La principal estrategia de defensa de los acusados ha sido desde el principio del juicio tratar de invalidar ese archivo Excel, aportado a la causa por la actual dirección de Bankia y el FROB, como prueba. En esa hoja de cálculo aparece el detalle de los gastos –fecha, concepto e importe– hechos por cada uno de los imputados entre 2003 y 2012. Las defensas esgrimen que no existen justificantes de esos gastos y por tanto ponen en duda sub contabilidad. "Para acreditar que lo que aparece en la contabilidad es cierto se requiere un soporte documental. El Excel es solo la manipulación o recreación informática de la contabilidad", ha dicho Aguilar durante la vista en la Audiencia Nacional, muy duro en ese punto con Bankia y el FROB.

"Quien haya ordenado que esto se ponga en marcha ha decidido los hechos que se van a judicializar", ha dicho, criticando que lo primero que se filtrase a la opinión pública sobre esas tarjetas fuese el detalle de los gastos de cada usuario, y que incluye cargos en joyerías, grandes almacenes, discotecas, alcohol y lencería. "Desde un punto de pista de la opinión pública estas personas han quedado laminadas no ya por un juicio previo sino por una condena previa", ha insistido el letrado, quien ha comparado el proceso con lo que hacía la Reina de Corazones en Alicia en el País de las Maravillas: "Que les corten la cabeza, ya tendremos tiempo después de juzgarlos".

El abogado lamentó en este sentido que los acusados "han visto arruinada su vida porque prácticamente todos se han visto obligados a dejar su actividad profesional por este proceso". Cabe recordar que el Ministerio Público recordó en su día el interés público en este caso por cuanto Bankia recibió 22.424 millones de euros en ayudas públicas en 2012. "Ne podemos juzgar el asunto de estas tarjetas mezclándolo con la crisis de Bankia", ha pedido Aguilar.
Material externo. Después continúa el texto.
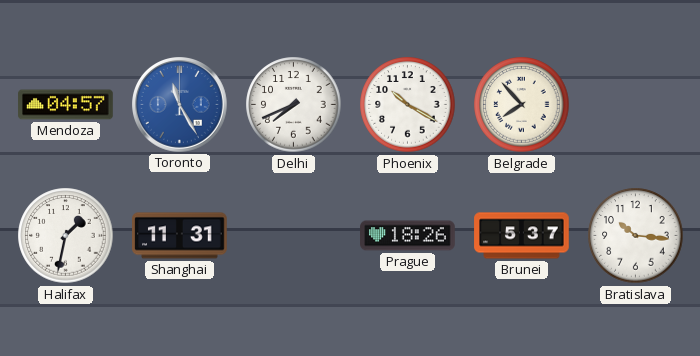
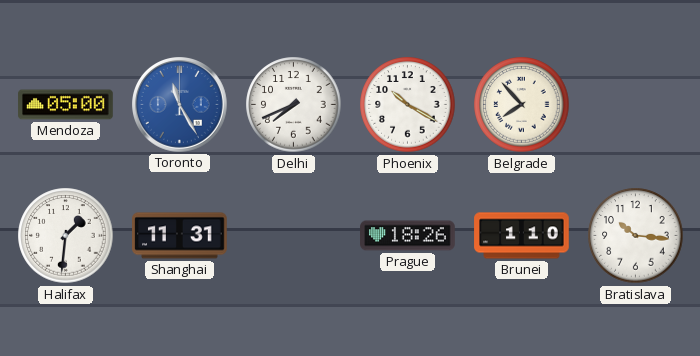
Mendoza: 04:57 -> 05:00
Halifax: 1:32 -> 1:31
Brunei: 5:37 -> 1:10
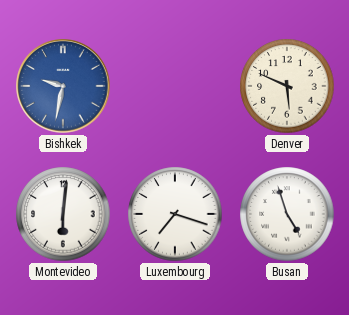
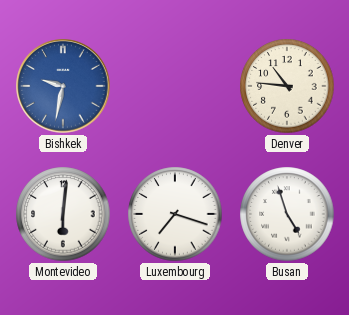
Denver: 5:49 -> 10:46
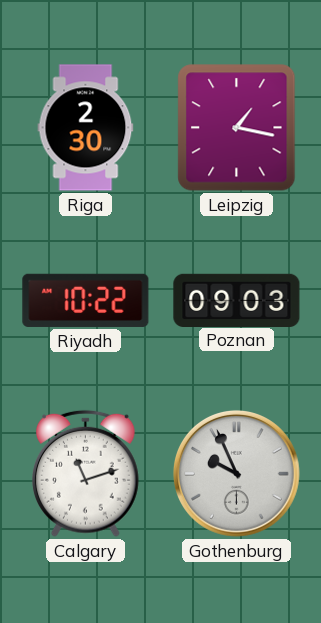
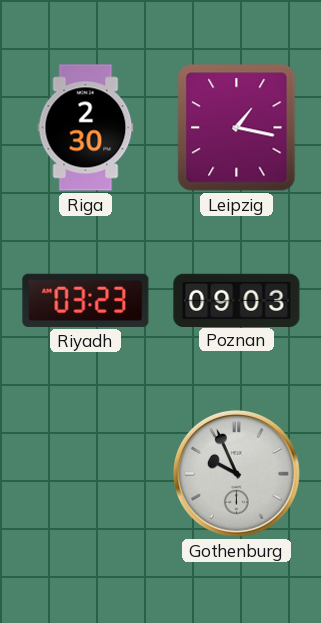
Riyadh: 10:22 -> 03:23
Calgary: 11:12 -> none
Al respecto, el abogado de Rato ha pedido por su parte que no se haga un "jucio moral" de "una época, un modelo y un concepto" y que se juzgue a cada unop de los 65 acusados de forma individualizada.

La actual dirección de Bankia ya probó en sesiones anteriores la veracidad de esa hoja; el director corporativo de estrategia e innovación tecnológica del banco, Ignacio Cea, que declaró en la vista como testigo, entregó a la Sala un CD con la información de los gastos y un certificado de Visa, empresa emisora de tarjetas. Además, las acusaciones han explicado que si no existe soporte documental de esos gastos es precisamente porque eran tarjetas fuera del cauce legal de la entidad y que no se justificaban debidamente.

De hecho, la mayor parte de los acusados han esgrimido que esas tarjetas no se usaban para gastos de empresa sino que eran un instrumento de liquidez del salario y por tanto de libre disposición y sin necesidad de justificarlo. Las defensas, que desde este viernes están pondiendo a los informes finales de acusación, insisten también en que esas Visas era un sistema instaurado en la caja desde 1988 y conocido públicamente; en definitiva, una suerte de práctica habitua. Sin embargo, las acusaciones han centrado la lectura de sus informes los pasados lunes y miércoles en las incoherencias de esos argumentos.